Reputation: 1993
In Python, I am trying to pull out information with regex between two strings. I think it would be better to give an example.
<stuff>
1
2
3
4
</stuff>
<stuff>
5
7
8
9
</stuff>
I am trying to pull one of these containers* at a time and place them in a seperate file. I have found out how to pull the content between eg,5 6 7 8, and pull all of the records at the same time(in bash), but have not gotten the full container including the regex placed in a variable or a file, something I can work with.
So I would want to collect between and including <stuff> and < /stuff>
Any advise would be greatly appreciated. I am trying to work in python2 for this.
Upvotes: 0
Views: 221
Reputation: 1399
If you are trying to present a simplified picture of grabbing data out of an HTML page, then I would strongly recommend against regex [lookup in SO, for why].
Use BeautifulSoup or lxml. Much better, much more powerful.
Upvotes: 1
Reputation: 10541
If you need to parse data in XML format, you can try using facilities from xml.etree.ElementTree module.

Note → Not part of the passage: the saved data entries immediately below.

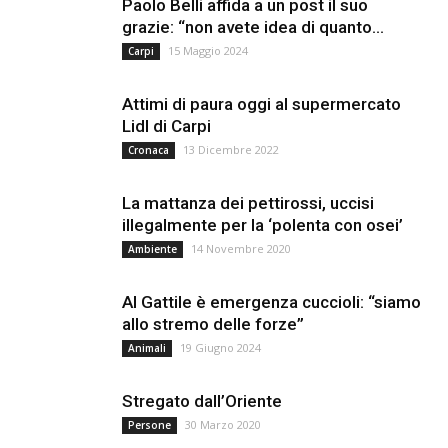
Paolo Belli affida a un post il suo
grazie: “non avete idea di quanto...
15 Maggio 2024
Carpi
Attimi di paura oggi al supermercato
Lidl di Carpi
13 Dicembre 2022
Cronaca
La mattanza dei pettirossi, uccisi
illegalmente per la ‘polenta con osei’
14 Novembre 2020
Ambiente
Al Gattile è emergenza cuccioli: “siamo
allo stremo delle forze”
19 Giugno 2024
Animali
Stregato dall’Oriente
30 Marzo 2020
Persone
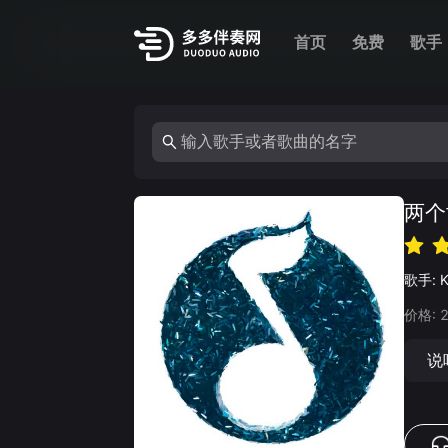
首页
免费
歌手
两个
歌手:
价格:
说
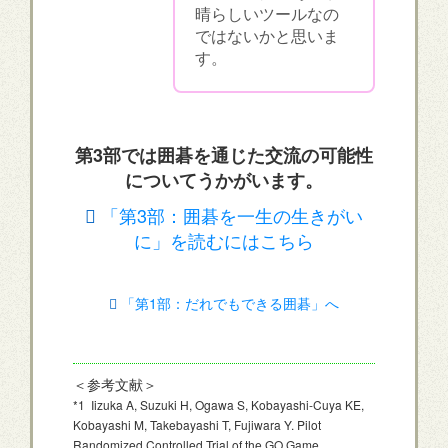
晴らしいツールなの
ではないかと思いま
す。
第3部では囲碁を通じた交流の可能性
についてうかがいます。
「第3部：囲碁を一生の生きがい
に」を読むにはこちら
「第1部：だれでもできる囲碁」へ
＜参考文献＞
*1 Iizuka A, Suzuki H, Ogawa S, Kobayashi-Cuya KE,
Kobayashi M, Takebayashi T, Fujiwara Y. Pilot
Randomized Controlled Trial of the GO Game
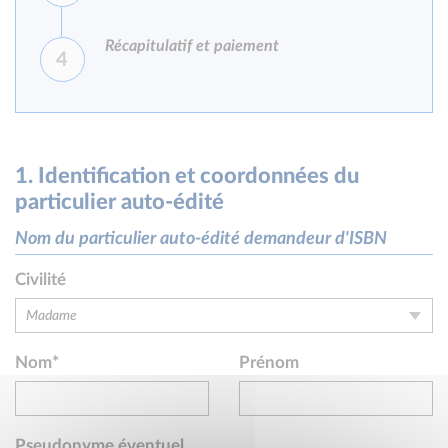
Récapitulatif et paiement
4
1. Identification et coordonnées du
particulier auto-édité
Nom du particulier auto-édité demandeur d'ISBN
Civilité
Madame
Madame
Nom*
Prénom
Monsieur
Pseudonyme éventuel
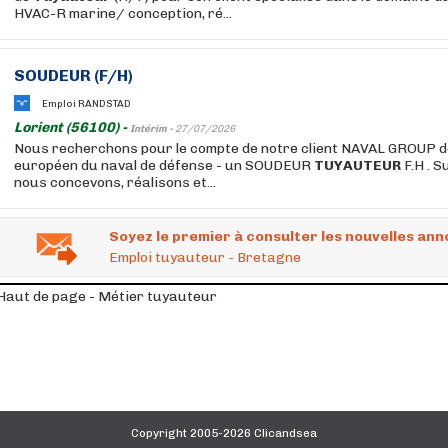
HVAC-R marine/ conception, ré...
SOUDEUR (F/H)
Emploi RANDSTAD
Lorient (56100) -
Intérim -
27/07/2026
Nous recherchons pour le compte de notre client NAVAL GROUP de 
européen du naval de défense - un SOUDEUR
TUYAUTEUR
F.H . S
nous concevons, réalisons et...
Soyez le premier à consulter les nouvelles ann
Emploi tuyauteur - Bretagne
Haut de page - Métier tuyauteur
Copyright 2005-2026 Clicandsea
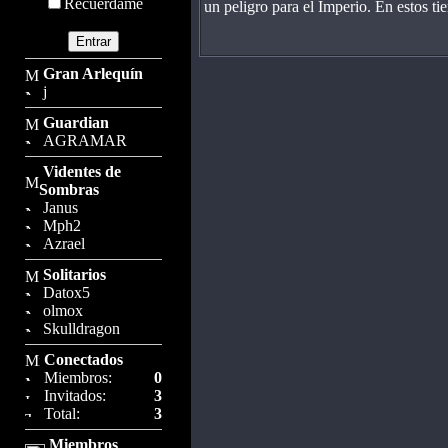
Recuérdame
un peligro para el Imperio. En estos t
Gran Arlequín
j
Guardian
AGRAMAR
Videntes de
Sombras
Janus
Mph2
Azrael
Solitarios
Datox5
olmox
Skulldragon
Conectados
Miembros:
0
Invitados:
3
Total:
3
Miembros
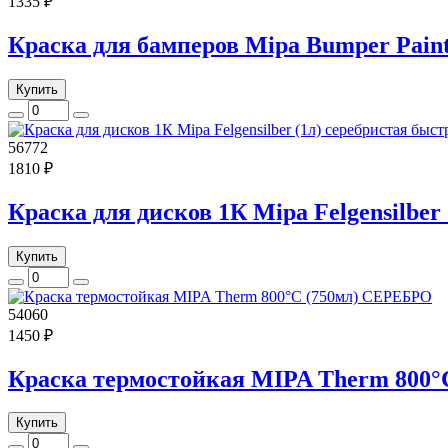
1335 ₽
Краска для бамперов Mipa Bumper Paint
Купить
56772
1810 ₽
Краска для дисков 1К Mipa Felgensilber
Купить
54060
1450 ₽
Краска термостойкая MIPA Therm 800
Купить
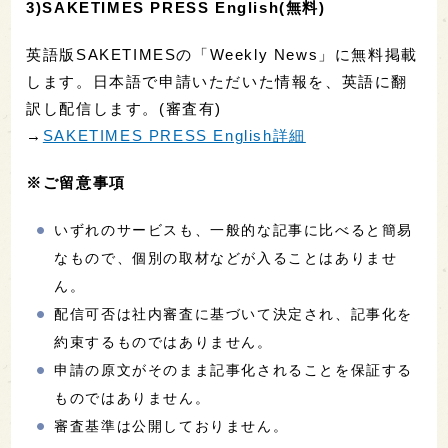
3)SAKETIMES PRESS English(無料)
英語版SAKETIMESの「Weekly News」に無料掲載
します。日本語で申請いただいた情報を、英語に翻
訳し配信します。(審査有)
→
SAKETIMES PRESS English詳細
※ご留意事項
いずれのサービスも、一般的な記事に比べると簡易
なもので、個別の取材などが入ることはありませ
ん。
配信可否は社内審査に基づいて決定され、記事化を
約束するものではありません。
申請の原文がそのまま記事化されることを保証する
ものではありません。
審査基準は公開しておりません。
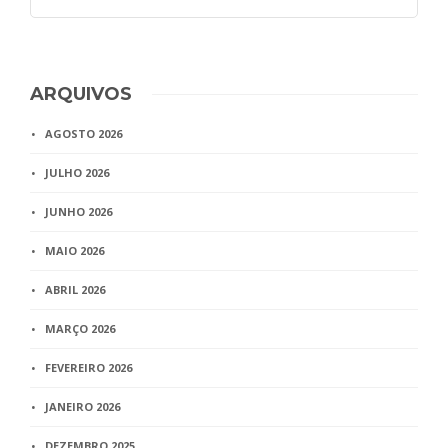
ARQUIVOS
AGOSTO 2026
JULHO 2026
JUNHO 2026
MAIO 2026
ABRIL 2026
MARÇO 2026
FEVEREIRO 2026
JANEIRO 2026
DEZEMBRO 2025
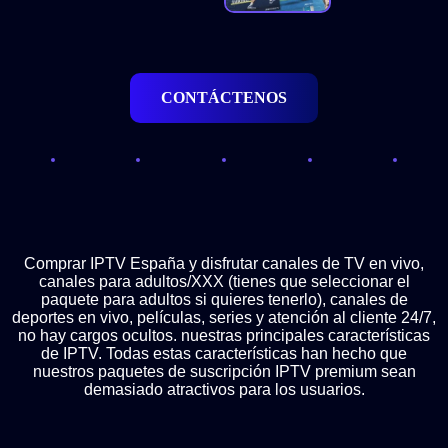
CONTÁCTENOS
Comprar IPTV España y disfrutar canales de TV en vivo,
canales para adultos/XXX (tienes que seleccionar el
paquete para adultos si quieres tenerlo), canales de
deportes en vivo, películas, series y atención al cliente 24/7,
no hay cargos ocultos. nuestras principales características
de IPTV. Todas estas características han hecho que
nuestros paquetes de suscripción IPTV premium sean
demasiado atractivos para los usuarios.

from xml.etree.ElementTree import XML
single_item_data = XML("<stuff>1 2 3</stuff>").text
If you have some nested elements, you can do something like this below:
from xml.etree.ElementTree import XML
test_input_xml = '''
<lotsOfStuff>
<stuff>
1
2
3
4
</stuff>
<stuff>
5
7
8
9
</stuff>
</lotsOfStuff>
'''
test_input = XML(test_input_xml)
stuffs = test_input.findall("stuff")
for stuff in stuffs:
element_text = stuff.text
print element_text
Upvotes: 1